“If you’re not hopeful and optimistic, then you just give up. You have to take the long hard look and just believe that if you’re consistent, you will succeed.” — John Lewis
U.S. Rep. John Lewis died Friday. He was 80 years old, and he was known as one of the Big Six organizers of the 1963 March on Washington.
His participation in the march across the Selma, Alabama, Edmund Pettus Bridge brought national recognition of the brutality of the segregated South. Lewis was severely beaten and almost killed by Alabama State troopers.
Many people believe his (and others’) sacrifice that day led powerfully to the adoption of the 1965 Voting Rights Act. He was a civil rights icon who voiced the plight of Black and poor people. He was known as “the conscience of the Congress” and had the respect of his colleagues on both sides of the aisle.
Remembering the history of a person like John Lewis is one thing. Learning the lessons of his legacy is quite another.
There are many lessons that Lewis’ life left to us if we are willing to be good students.
• He has taught us the fight for racial justice is a marathon and not a sprint. Systemic/institutional racism is so deeply embedded in the structure of America that it will not be dismantled overnight. While Lewis had great accomplishments, he also experienced great disappointments. Through it all, he maintained hope and understood that the race toward justice is not given to the swift but to those who endure until the end.
• His life and legacy remind us that white supremacists will use whatever means at their disposal to attempt to maintain the status quo. Lewis was not beaten by the KKK but by people who were commissioned “to protect and serve.” White supremacists will rewrite laws, enact ordinances that deny health care, maintain economic disparity, defend police brutality, produce false narratives, and physically beat and murder those who fight for justice. You cannot tell a white supremacist by the way they look. Only their actions reveal the depth of their racism.

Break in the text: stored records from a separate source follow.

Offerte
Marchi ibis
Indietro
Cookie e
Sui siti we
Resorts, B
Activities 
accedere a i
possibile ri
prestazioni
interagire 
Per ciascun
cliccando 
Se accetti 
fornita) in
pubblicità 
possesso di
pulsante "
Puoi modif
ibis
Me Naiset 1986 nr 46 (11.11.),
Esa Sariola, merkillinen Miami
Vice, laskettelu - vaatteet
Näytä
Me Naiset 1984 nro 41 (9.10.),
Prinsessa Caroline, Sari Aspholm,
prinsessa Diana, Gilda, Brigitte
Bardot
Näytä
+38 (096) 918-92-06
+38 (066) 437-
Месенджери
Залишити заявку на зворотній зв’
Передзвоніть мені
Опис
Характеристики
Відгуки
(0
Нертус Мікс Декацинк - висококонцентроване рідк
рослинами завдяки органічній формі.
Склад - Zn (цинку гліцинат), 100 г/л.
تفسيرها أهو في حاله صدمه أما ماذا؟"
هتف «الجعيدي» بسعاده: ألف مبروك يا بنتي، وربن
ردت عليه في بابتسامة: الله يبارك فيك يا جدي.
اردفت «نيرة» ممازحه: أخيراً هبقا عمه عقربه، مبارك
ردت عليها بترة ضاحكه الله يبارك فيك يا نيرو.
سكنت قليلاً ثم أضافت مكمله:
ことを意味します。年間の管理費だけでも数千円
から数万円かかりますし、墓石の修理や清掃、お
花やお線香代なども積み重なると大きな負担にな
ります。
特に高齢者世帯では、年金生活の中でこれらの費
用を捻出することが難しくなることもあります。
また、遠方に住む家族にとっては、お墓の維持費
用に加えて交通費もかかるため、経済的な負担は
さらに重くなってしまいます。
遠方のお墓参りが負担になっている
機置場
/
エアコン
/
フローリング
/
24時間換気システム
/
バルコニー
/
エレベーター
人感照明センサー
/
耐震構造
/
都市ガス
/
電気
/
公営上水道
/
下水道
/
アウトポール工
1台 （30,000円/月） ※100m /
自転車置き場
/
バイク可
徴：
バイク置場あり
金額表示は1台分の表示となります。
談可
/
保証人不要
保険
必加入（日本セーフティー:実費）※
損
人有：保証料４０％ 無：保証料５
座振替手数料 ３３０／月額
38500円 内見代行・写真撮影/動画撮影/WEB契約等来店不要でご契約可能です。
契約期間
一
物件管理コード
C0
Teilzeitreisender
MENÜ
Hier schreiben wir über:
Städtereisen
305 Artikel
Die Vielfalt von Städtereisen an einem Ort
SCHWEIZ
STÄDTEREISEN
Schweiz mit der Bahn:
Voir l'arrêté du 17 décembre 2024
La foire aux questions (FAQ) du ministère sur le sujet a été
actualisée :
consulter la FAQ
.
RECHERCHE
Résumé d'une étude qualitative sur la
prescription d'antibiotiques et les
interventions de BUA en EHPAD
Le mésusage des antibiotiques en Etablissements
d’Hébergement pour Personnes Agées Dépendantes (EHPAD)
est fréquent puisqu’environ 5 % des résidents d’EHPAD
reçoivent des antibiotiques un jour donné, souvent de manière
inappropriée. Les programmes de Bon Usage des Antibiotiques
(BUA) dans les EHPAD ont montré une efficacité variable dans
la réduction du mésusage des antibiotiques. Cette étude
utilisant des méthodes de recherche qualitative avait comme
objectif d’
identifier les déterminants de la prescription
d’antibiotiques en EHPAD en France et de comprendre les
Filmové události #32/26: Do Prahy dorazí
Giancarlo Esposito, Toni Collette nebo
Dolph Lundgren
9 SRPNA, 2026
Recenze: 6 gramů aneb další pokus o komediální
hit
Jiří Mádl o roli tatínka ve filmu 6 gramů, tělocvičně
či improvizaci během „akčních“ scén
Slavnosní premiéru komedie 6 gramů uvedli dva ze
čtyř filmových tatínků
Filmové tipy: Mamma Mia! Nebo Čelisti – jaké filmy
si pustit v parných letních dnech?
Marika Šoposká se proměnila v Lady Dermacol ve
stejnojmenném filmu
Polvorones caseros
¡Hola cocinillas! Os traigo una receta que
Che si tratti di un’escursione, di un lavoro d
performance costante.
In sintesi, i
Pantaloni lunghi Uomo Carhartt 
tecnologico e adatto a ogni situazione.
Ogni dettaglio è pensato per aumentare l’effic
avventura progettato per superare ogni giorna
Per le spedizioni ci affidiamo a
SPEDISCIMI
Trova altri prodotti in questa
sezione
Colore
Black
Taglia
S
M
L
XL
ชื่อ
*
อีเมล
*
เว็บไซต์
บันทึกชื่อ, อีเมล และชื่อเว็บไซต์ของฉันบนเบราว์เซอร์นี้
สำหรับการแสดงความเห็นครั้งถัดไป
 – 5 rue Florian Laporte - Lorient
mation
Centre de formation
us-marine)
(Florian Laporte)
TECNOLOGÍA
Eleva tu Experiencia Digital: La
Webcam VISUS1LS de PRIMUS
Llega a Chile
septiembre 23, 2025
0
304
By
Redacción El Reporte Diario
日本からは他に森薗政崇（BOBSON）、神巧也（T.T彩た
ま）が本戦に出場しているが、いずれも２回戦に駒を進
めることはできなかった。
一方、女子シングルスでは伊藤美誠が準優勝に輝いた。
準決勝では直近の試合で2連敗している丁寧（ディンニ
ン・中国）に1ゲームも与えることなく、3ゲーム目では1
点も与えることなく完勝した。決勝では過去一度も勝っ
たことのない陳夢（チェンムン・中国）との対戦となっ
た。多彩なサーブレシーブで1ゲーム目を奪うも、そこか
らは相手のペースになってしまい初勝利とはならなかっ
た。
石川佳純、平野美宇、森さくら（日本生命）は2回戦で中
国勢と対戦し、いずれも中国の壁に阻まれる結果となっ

They are dangerous and will perform any act to maintain privilege and power.
• Lewis’ life demonstrates that true allies are determined not by skin color but by their commitment to justice. During the height of the civil rights era, lots of Black people were opposed to the movement, and lots of white people stood shoulder to shoulder with Lewis. In this age of spin, we too must remember that they who are for us are not against us, and they who are against us are not for us. I learned from John Lewis that one must not only pick one’s battles well, but one must also pick one’s allies with wisdom.
• Lewis believed that the God of hope stands with those who fight the good fight. Lewis did not employ supernaturalism to correct the evils he saw in this society. Instead, he realized that since human beings constructed the systems of racism, economic disparity, brutality and the other social evils all around us, human effort can dismantle the evils we experience. The God of Lewis grounded his hope, enlivened his courage and confirmed that his work was not in vain.
Too often the hyperspiritual want God to undo our messes instead of giving us the wisdom and courage to stand against the sociopolitical Goliaths in our lives. Lewis knew that the God of hope empowers the warrior for justice and has placed the power to overcome in our hands. Give me the God of hope that Lewis revered. That God is the God we need.
I honor Rep. John Lewis, and I give thanks to both God and history for his lessons. May he rest in peace, and may we live in a manner that honors his legacy.
The Rev. C.W. Dawson Jr. was the first African American to earn a Ph.D. in philosophy at MU. He teaches at Columbia College and Moberly Area Community College and writes for the Missourian.